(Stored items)
* * * * * * * * *
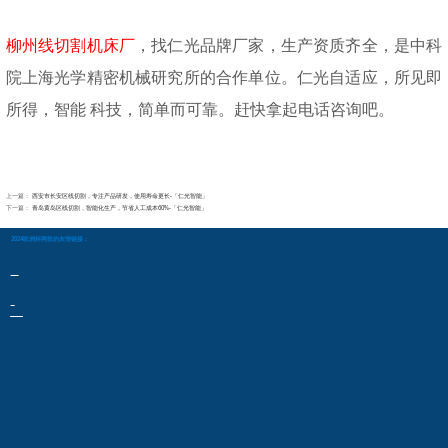
柳州线切割机床厂
，找仁光品牌厂家
，
生产资质齐全，是中科
院上海光学精密机械研究所的合作单位。仁光自适应，所见即
所得，智能
科技，简单而可靠。赶快拿起电话咨询吧。
上一篇：
西安市长安区线切割，专注产品研发，使用寿命更长-「仁光智能」
下一篇：
青岛黄岛区线切割，智能化生产，节省人工成本60%-「仁光智能」
2024欧洲杯网投的友情链接：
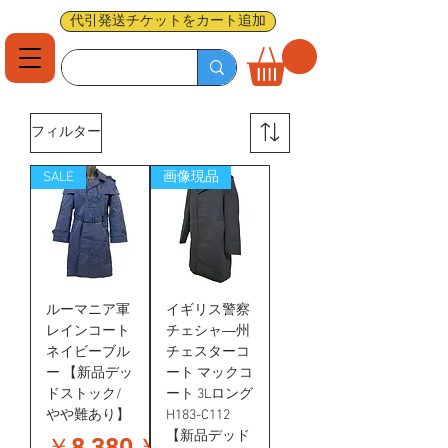
代引発送チケットをカート追加
フィルター
SALE
画像現品
ルーマニア軍
イギリス警察
レインコート
チェシャ―州
ネイビーブル
チェスターコ
ー 【新品デッ
ート マックコ
ドストック/
ート 3Lロング
やや難あり】
H183-C112
【新品デッド
通常価格
セール価格
￥8,380
￥6,280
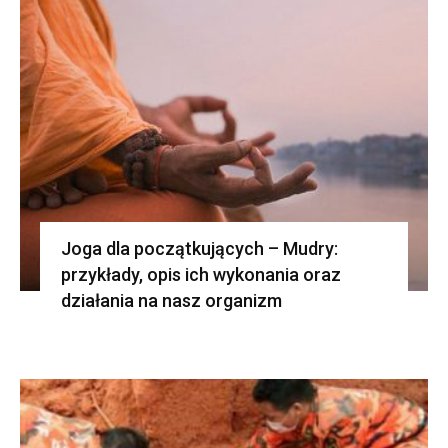
Joga dla początkujących – Mudry:
przykłady, opis ich wykonania oraz
działania na nasz organizm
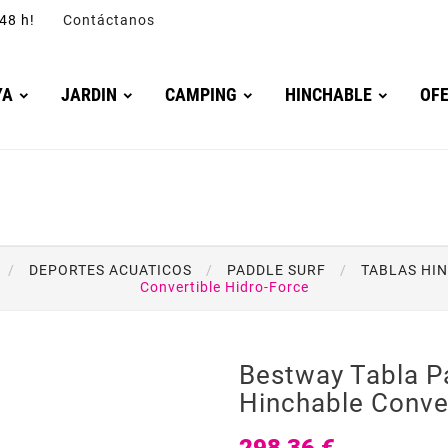
4/48 h!
Contáctanos
YA
JARDIN
CAMPING
HINCHABLE
OF
DEPORTES ACUATICOS
PADDLE SURF
TABLAS HI
Convertible Hidro-Force
Bestway Tabla P
Hinchable Conver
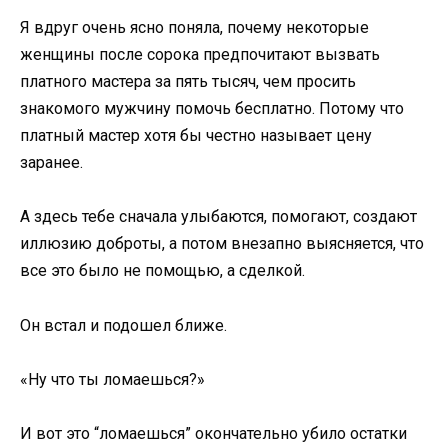
Я вдруг очень ясно поняла, почему некоторые
женщины после сорока предпочитают вызвать
платного мастера за пять тысяч, чем просить
знакомого мужчину помочь бесплатно. Потому что
платный мастер хотя бы честно называет цену
заранее.
А здесь тебе сначала улыбаются, помогают, создают
иллюзию доброты, а потом внезапно выясняется, что
все это было не помощью, а сделкой.
Он встал и подошел ближе.
«Ну что ты ломаешься?»
И вот это “ломаешься” окончательно убило остатки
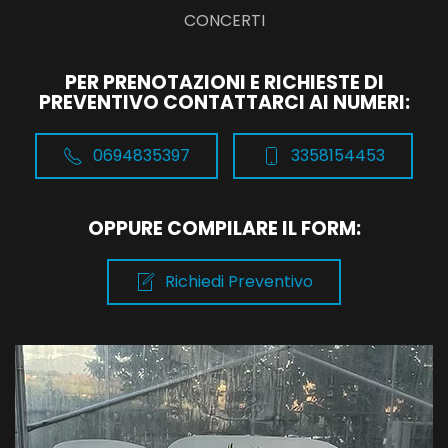
CONCERTI
PER PRENOTAZIONI E RICHIESTE DI
PREVENTIVO CONTATTARCI AI NUMERI:
0694835397
3358154453
OPPURE COMPILARE IL FORM:
Richiedi Preventivo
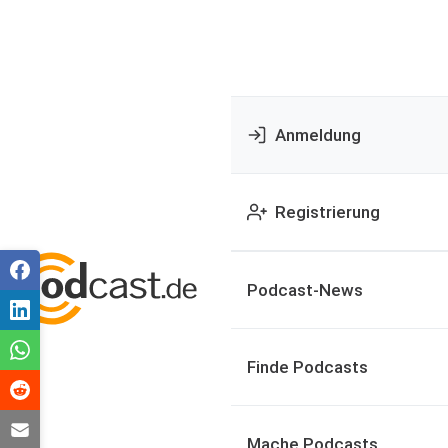
Anmeldung
Registrierung
Podcast-News
Finde Podcasts
Mache Podcasts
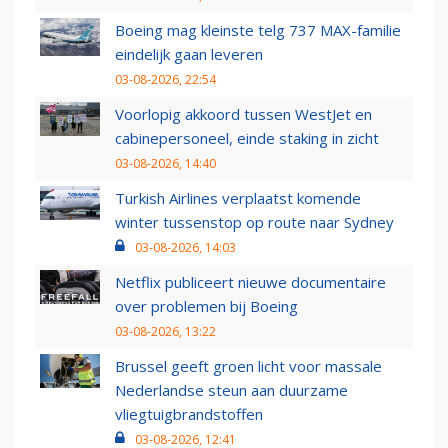
Boeing mag kleinste telg 737 MAX-familie
eindelijk gaan leveren
03-08-2026, 22:54
Voorlopig akkoord tussen WestJet en
cabinepersoneel, einde staking in zicht
03-08-2026, 14:40
Turkish Airlines verplaatst komende
winter tussenstop op route naar Sydney
03-08-2026, 14:03
Netflix publiceert nieuwe documentaire
over problemen bij Boeing
03-08-2026, 13:22
Brussel geeft groen licht voor massale
Nederlandse steun aan duurzame
vliegtuigbrandstoffen
03-08-2026, 12:41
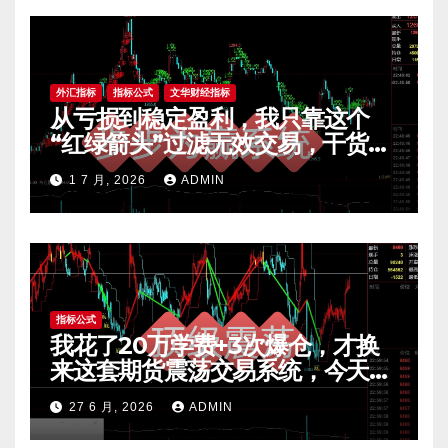
外汇指标
指标公式
文华财经指标
从亏损到稳定盈利，我只靠这个
“红绿箭头”过滤无效交易，干货全
公开 mt4指标
1 7 月, 2026
ADMIN
指标公式
我花了20万学费+3次爆仓，才换
来这套期货震荡交易系统，今天免
费公开核心逻辑
27 6 月, 2026
ADMIN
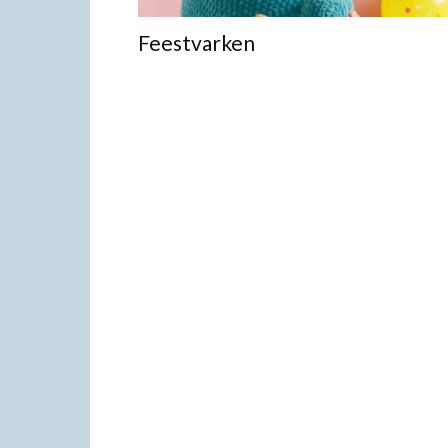
Feestvarken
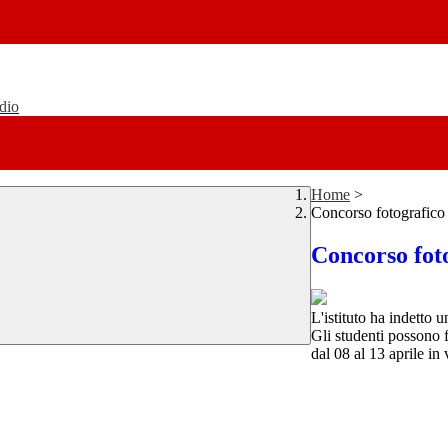
udio
Home
>
Concorso fotografico
Concorso fot
L'istituto ha indetto
Gli studenti possono 
dal 08 al 13 aprile in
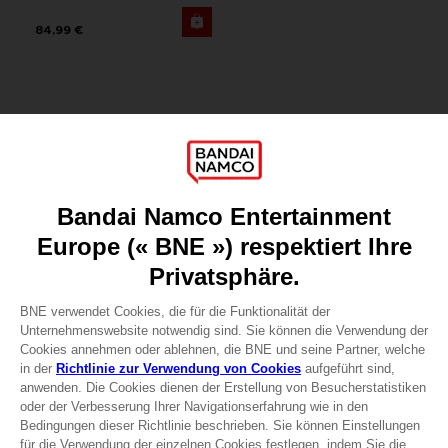
84,99 €
Spiele
Über uns
Presse
Karriere
Lizenzen
HABEN SIE EINE FRAGE?
Unserem Support
SPIEL SPEICHERN
WERDEN SIE MITGLIED IM CLUB!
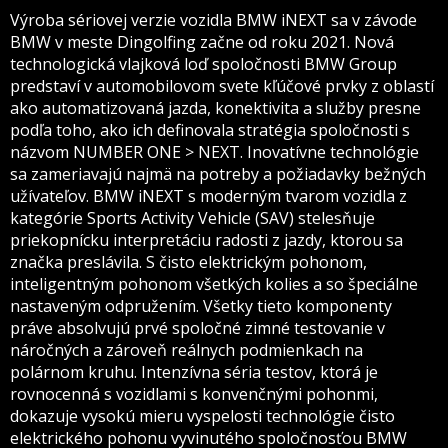
Výroba sériovej verzie vozidla BMW iNEXT sa v závode
BMW v meste Dingolfing začne od roku 2021. Nová
technologická vlajková loď spoločnosti BMW Group
predstaví v automobilovom svete kľúčové prvky z oblastí
ako automatizovaná jazda, konektivita a služby presne
podľa toho, ako ich definovala stratégia spoločnosti s
názvom NUMBER ONE > NEXT. Inovatívne technológie
sa zameriavajú najmä na potreby a požiadavky bežných
užívateľov. BMW iNEXT s moderným tvarom vozidla z
kategórie Sports Activity Vehicle (SAV) stelesňuje
priekopnícku interpretáciu radosti z jazdy, ktorou sa
značka preslávila. S čisto elektrickým pohonom,
inteligentným pohonom všetkých kolies a so špeciálne
nastaveným odpružením. Všetky tieto komponenty
práve absolvujú prvé spoločné zimné testovanie v
náročných a zároveň reálnych podmienkach na
polárnom kruhu. Intenzívna séria testov, ktorá je
rovnocenná s vozidlami s konvenčnými pohonmi,
dokazuje vysokú mieru vyspelosti technológie čisto
elektrického pohonu vyvinutého spoločnosťou BMW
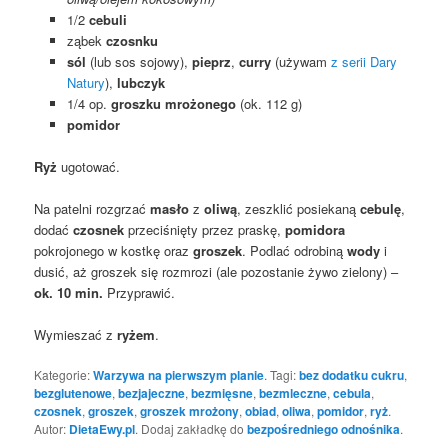
1/2
cebuli
ząbek
czosnku
sól
(lub sos sojowy),
pieprz
,
curry
(używam
z serii Dary
Natury
),
lubczyk
1/4 op.
groszku mrożonego
(ok. 112 g)
pomidor
Ryż
ugotować.
Na patelni rozgrzać
masło
z
oliwą
, zeszklić posiekaną
cebulę
,
dodać
czosnek
przeciśnięty przez praskę,
pomidora
pokrojonego w kostkę oraz
groszek
. Podlać odrobiną
wody
i
dusić, aż groszek się rozmrozi (ale pozostanie żywo zielony) –
ok. 10 min.
Przyprawić.
Wymieszać z
ryżem
.
Kategorie:
Warzywa na pierwszym planie
. Tagi:
bez dodatku cukru
,
bezglutenowe
,
bezjajeczne
,
bezmięsne
,
bezmleczne
,
cebula
,
czosnek
,
groszek
,
groszek mrożony
,
obiad
,
oliwa
,
pomidor
,
ryż
.
Autor:
DietaEwy.pl
. Dodaj zakładkę do
bezpośredniego odnośnika
.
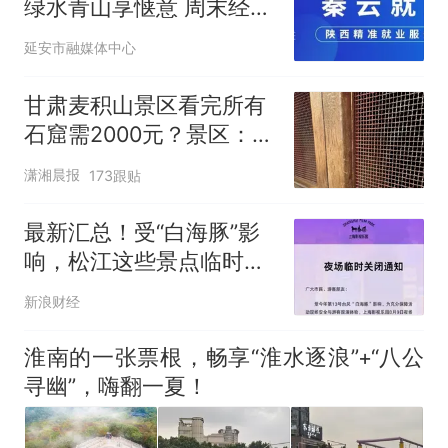
绿水青山享惬意 周末经济
富百姓
延安市融媒体中心
甘肃麦积山景区看完所有
石窟需2000元？景区：部
分石窟受特别保护，游客
潇湘晨报
173跟贴
可按需买
最新汇总！受“白海豚”影
响，松江这些景点临时闭
园→
新浪财经
淮南的一张票根，畅享“淮水逐浪”+“八公
寻幽”，嗨翻一夏！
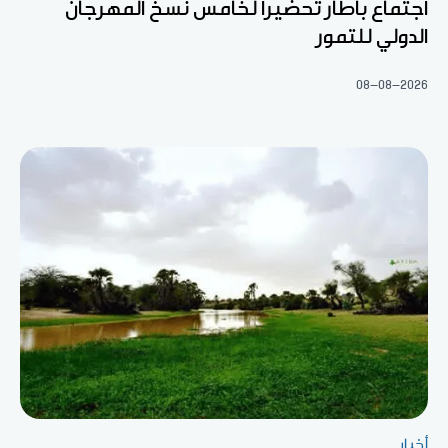
اجتماع بأطار تحضيرا لخامس نسخ المهرجان
الدولي للتمور
08-08-2026
أخبار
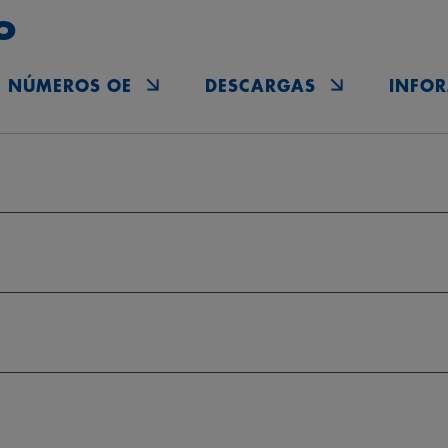
o
NÚMEROS OE
DESCARGAS
INFOR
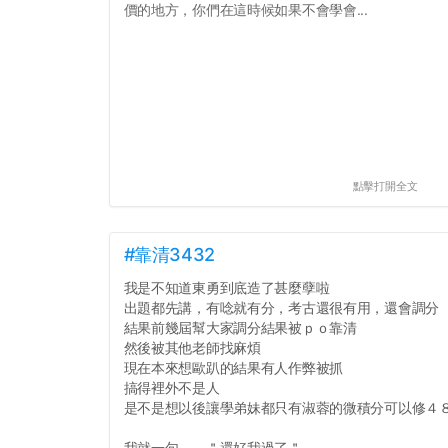
價的地方，你們在這時候如果不會學會...
點擊打開全文
#靠清3432
我是不知道東勇到底造了甚麼孽啦
出題都先講，有唸就有分，考古還很有用，還會調分
結果前幾屆幫大家調分結果被ｐｏ靠清
然後被其他老師找麻煩
現在本來想歐趴的結果有人作弊被抓
搞得裡外不是人
是不是想以後讓學弟妹都只有淑蓉的微積分可以修４
我就一句 ＂還好我過了＂...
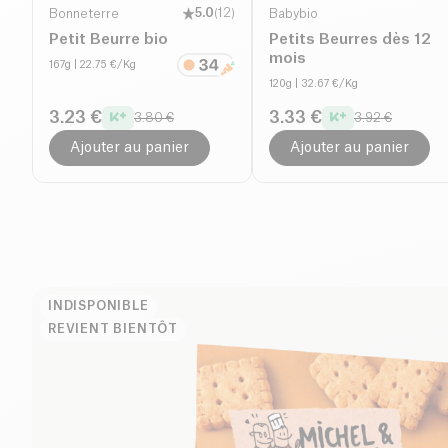
Bonneterre
5.0
(
12
)
Babybio
Petit Beurre bio
Petits Beurres dès 12
mois
167g
| 22.75 €/Kg
120g
| 32.67 €/Kg
3.23 €
3.33 €
3.80 €
3.92 €
Ajouter au panier
Ajouter au panier
INDISPONIBLE
REVIENT BIENTÔT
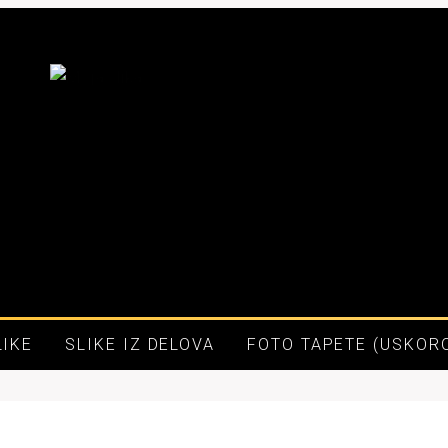
LIKE
SLIKE IZ DELOVA
FOTO TAPETE (USKOR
* * * * * * * * *
## Assignment
Each line above should be set down exactly as written, with pictures excluded.

## Written solution
柳州线切割机床厂
，找仁光品牌厂家
，
生产资质齐全，是中科
院上海光学精密机械研究所的合作单位。仁光自适应，所见即
所得，智能
科技，简单而可靠。赶快拿起电话咨询吧。
上一篇：
西安市长安区线切割，专注产品研发，使用寿命更长-「仁光智能」
下一篇：
青岛黄岛区线切割，智能化生产，节省人工成本60%-「仁光智能」
2024欧洲杯网投的友情链接：
代引発送チケットをカート追加
フィルター
SALE
画像現品
ルーマニア軍
イギリス警察
レインコート
チェシャ―州
ネイビーブル
チェスターコ
ー 【新品デッ
ート マックコ
ドストック/
ート 3Lロング
やや難あり】
H183-C112
【新品デッド
通常価格
セール価格
￥8,380
￥6,280
Joga dla początkujących – Mudry:
przykłady, opis ich wykonania oraz
działania na nasz organizm
4/48 h!
Contáctanos
YA
JARDIN
CAMPING
HINCHABLE
OF
DEPORTES ACUATICOS
PADDLE SURF
TABLAS HI
Convertible Hidro-Force
Bestway Tabla P
Hinchable Conver
Я вдруг очень ясно поняла, почему некоторые
женщины после сорока предпочитают вызвать
платного мастера за пять тысяч, чем просить
знакомого мужчину помочь бесплатно. Потому что
платный мастер хотя бы честно называет цену
заранее.
А здесь тебе сначала улыбаются, помогают, создают
иллюзию доброты, а потом внезапно выясняется, что
все это было не помощью, а сделкой.
Он встал и подошел ближе.
«Ну что ты ломаешься?»
И вот это “ломаешься” окончательно убило остатки
CONCERTI
PER PRENOTAZIONI E RICHIESTE DI
PREVENTIVO CONTATTARCI AI NUMERI:
0694835397
3358154453
OPPURE COMPILARE IL FORM:
Richiedi Preventivo
Anmeldung
Registrierung
Podcast-News
Finde Podcasts
Mache Podcasts
Boeing mag kleinste telg 737 MAX-familie
eindelijk gaan leveren
03-08-2026, 22:54
Voorlopig akkoord tussen WestJet en
cabinepersoneel, einde staking in zicht
03-08-2026, 14:40
Turkish Airlines verplaatst komende
winter tussenstop op route naar Sydney
03-08-2026, 14:03
Netflix publiceert nieuwe documentaire
over problemen bij Boeing
03-08-2026, 13:22
Brussel geeft groen licht voor massale
Nederlandse steun aan duurzame
vliegtuigbrandstoffen
03-08-2026, 12:41
外汇指标
指标公式
文华财经指标
从亏损到稳定盈利，我只靠这个
“红绿箭头”过滤无效交易，干货全
公开 mt4指标
1 7 月, 2026
ADMIN
指标公式
我花了20万学费+3次爆仓，才换
来这套期货震荡交易系统，今天免
费公开核心逻辑
27 6 月, 2026
ADMIN
Feestvarken
udio
Home
>
Concorso fotografico
Concorso fot
L'istituto ha indetto
Gli studenti possono 
dal 08 al 13 aprile in
84,99 €
Spiele
Über uns
Presse
Karriere
Lizenzen
HABEN SIE EINE FRAGE?
Unserem Support
SPIEL SPEICHERN
WERDEN SIE MITGLIED IM CLUB!
Výroba sériovej verzie vozidla BMW iNEXT sa v závode
BMW v meste Dingolfing začne od roku 2021. Nová
technologická vlajková loď spoločnosti BMW Group
predstaví v automobilovom svete kľúčové prvky z oblastí
ako automatizovaná jazda, konektivita a služby presne
podľa toho, ako ich definovala stratégia spoločnosti s
názvom NUMBER ONE > NEXT. Inovatívne technológie
sa zameriavajú najmä na potreby a požiadavky bežných
užívateľov. BMW iNEXT s moderným tvarom vozidla z
kategórie Sports Activity Vehicle (SAV) stelesňuje
priekopnícku interpretáciu radosti z jazdy, ktorou sa
značka preslávila. S čisto elektrickým pohonom,
inteligentným pohonom všetkých kolies a so špeciálne
nastaveným odpružením. Všetky tieto komponenty
práve absolvujú prvé spoločné zimné testovanie v
náročných a zároveň reálnych podmienkach na
polárnom kruhu. Intenzívna séria testov, ktorá je
rovnocenná s vozidlami s konvenčnými pohonmi,
dokazuje vysokú mieru vyspelosti technológie čisto
elektrického pohonu vyvinutého spoločnosťou BMW
1/2
cebuli
ząbek
czosnku
sól
(lub sos sojowy),
pieprz
,
curry
(używam
z serii Dary
Natury
),
lubczyk
1/4 op.
groszku mrożonego
(ok. 112 g)
pomidor
Ryż
ugotować.
Na patelni rozgrzać
masło
z
oliwą
, zeszklić posiekaną
cebulę
,
dodać
czosnek
przeciśnięty przez praskę,
pomidora
pokrojonego w kostkę oraz
groszek
. Podlać odrobiną
wody
i
dusić, aż groszek się rozmrozi (ale pozostanie żywo zielony) –
ok. 10 min.
Przyprawić.
Wymieszać z
ryżem
.
Kategorie:
Warzywa na pierwszym planie
. Tagi:
bez dodatku cukru
,
bezglutenowe
,
bezjajeczne
,
bezmięsne
,
bezmleczne
,
cebula
,
czosnek
,
groszek
,
groszek mrożony
,
obiad
,
oliwa
,
pomidor
,
ryż
.
Autor:
DietaEwy.pl
. Dodaj zakładkę do
bezpośredniego odnośnika
.
绿水青山享惬意 周末经济
富百姓
延安市融媒体中心
甘肃麦积山景区看完所有
石窟需2000元？景区：部
分石窟受特别保护，游客
潇湘晨报
173跟贴
可按需买
最新汇总！受“白海豚”影
响，松江这些景点临时闭
园→
新浪财经
淮南的一张票根，畅享“淮水逐浪”+“八公
寻幽”，嗨翻一夏！
اجتماع بأطار تحضيرا لخامس نسخ المهرجان
الدولي للتمور
08-08-2026
أخبار
o
NÚMEROS OE
DESCARGAS
INFOR
價的地方，你們在這時候如果不會學會...
點擊打開全文
#靠清3432
我是不知道東勇到底造了甚麼孽啦
出題都先講，有唸就有分，考古還很有用，還會調分
結果前幾屆幫大家調分結果被ｐｏ靠清
然後被其他老師找麻煩
現在本來想歐趴的結果有人作弊被抓
搞得裡外不是人
是不是想以後讓學弟妹都只有淑蓉的微積分可以修４
我就一句 ＂還好我過了＂...
Bonneterre
5.0
(
12
)
Babybio
Petit Beurre bio
Petits Beurres dès 12
mois
167g
| 22.75 €/Kg
120g
| 32.67 €/Kg
3.23 €
3.33 €
3.80 €
3.92 €
Ajouter au panier
Ajouter au panier
INDISPONIBLE
REVIENT BIENTÔT
LIKE
SLIKE IZ DELOVA
FOTO TAPETE (USKOR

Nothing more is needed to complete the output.